ROME - Italian Foreign Minister Paolo Gentiloni was chosen Sunday to be the country’s next premier and pledged to get straight to work on forming a new coalition with the same Democrat Party-led majority.
“I’m aware of the urgency to give Italy a government in the fullness of its powers, to reassure the citizens and to face with utmost commitment and determination international, economic and social priorities, starting with the reconstruction of the quake-hit areas,” the 62-year-old Gentiloni said.
Fellow Democrat Matteo Renzi has been staying on as premier in a caretaker role since he offered his resignation on Dec. 7 after his nearly three-year-old government suffered a stinging defeat in a referendum on reforms.
The populist 5-Star Movement and other opposition forces have been clamoring for an early election, but Italian President Sergio Mattarella noticed that Renzi’s outgoing government still commands a majority in Parliament.
On Saturday, the day before he gave Gentiloni the mandate at the Quirinal presidential palace, Mattarella said Italy’s next government must deal with several urgent priorities, including bad loans that are burdening several Italian banks, an economy that has resisted growing for years and an ambitious construction program for several towns destroyed by earthquakes.
The president also noted there was wide political consensus for a rapid overhaul of Italy’s electoral law before Italians vote in a new election.

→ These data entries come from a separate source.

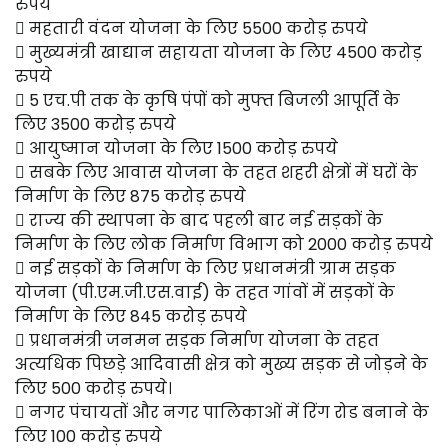
रुपये
 महतारी वंदन योजना के लिए 5500 करोड़ रुपये
 मुख्यमंत्री खाद्यान सहायता योजना के लिए 4500 करोड़
रुपये
 5 एच.पी तक के कृषि पंपों को मुफ्त बिजली आपूर्ति के
लिए 3500 करोड़ रुपये
 आयुष्मान योजना के लिए 1500 करोड़ रुपये
 सबके लिए आवास योजना के तहत शहरी क्षेत्रों में घरों के
निर्माण के लिए 875 करोड़ रुपये
 राज्य की स्थापना के बाद पहली बार नई सड़कों के
निर्माण के लिए लोक निर्माण विभाग को 2000 करोड़ रुपये
 नई सड़कों के निर्माण के लिए प्रधानमंत्री ग्राम सड़क
योजना (पी.एम.जी.एस.वाई) के तहत गांवों में सड़कों के
निर्माण के लिए 845 करोड़ रुपये
 प्रधानमंत्री जनमन सड़क निर्माण योजना के तहत
अत्यधिक पिछड़े आदिवासी क्षेत्र को मुख्य सड़क से जोड़ने के
लिए 500 करोड़ रुपये।
 नगर पंचायतों और नगर पालिकाओं में रिंग रोड बनाने के
लिए 100 करोड़ रुपये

Gentiloni said he’d make the president’s priorities his top concerns too, as he puts together his proposed Cabinet. He told reporters he considered Mattarella’s entrusting him with the task of forming a new government “a high honor, and I’ll try to carry out the task with dignity and responsibility.”

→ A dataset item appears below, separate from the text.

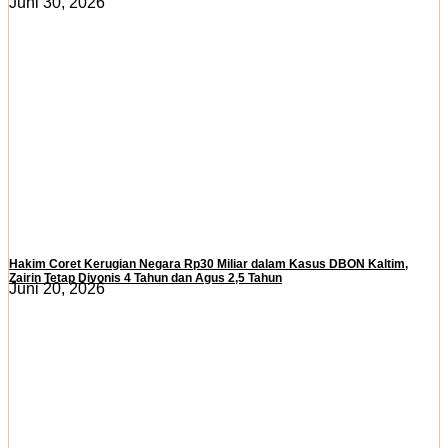
Juni 30, 2026
Hakim Coret Kerugian Negara Rp30 Miliar dalam Kasus DBON Kaltim,
Zairin Tetap Divonis 4 Tahun dan Agus 2,5 Tahun
Juni 20, 2026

Gentiloni had emerged as a likely pick after the president held three days of consultations with political and parliamentary leaders.
While serving as foreign minister in Renzi’s nearly three-year-old center-left coalition, Gentiloni had lobbied for an international support to help end years of violence and fighting in Libya. The North Africa nation’s lawless coast has turned into a vast launching pad for smugglers, who collect millions in profits as they send hundreds of thousands of migrants out in unseaworthy boats toward Italian shores.
Gentiloni also spearheaded Italy’s demands that the Egyptian government work to learn who tortured and killed a young Italian researcher in Cairo this year.
The 5-Star populists, who back letting Italians decide if they want to stay in the 19-nation shared euro currency, want elections soon, to capitalize on the angry mood of voters who have punished ruling parties in much of Europe.
It is up to the Italian president to decide if or when to dissolve Parliament and call for a new election ahead of a spring 2018 due date.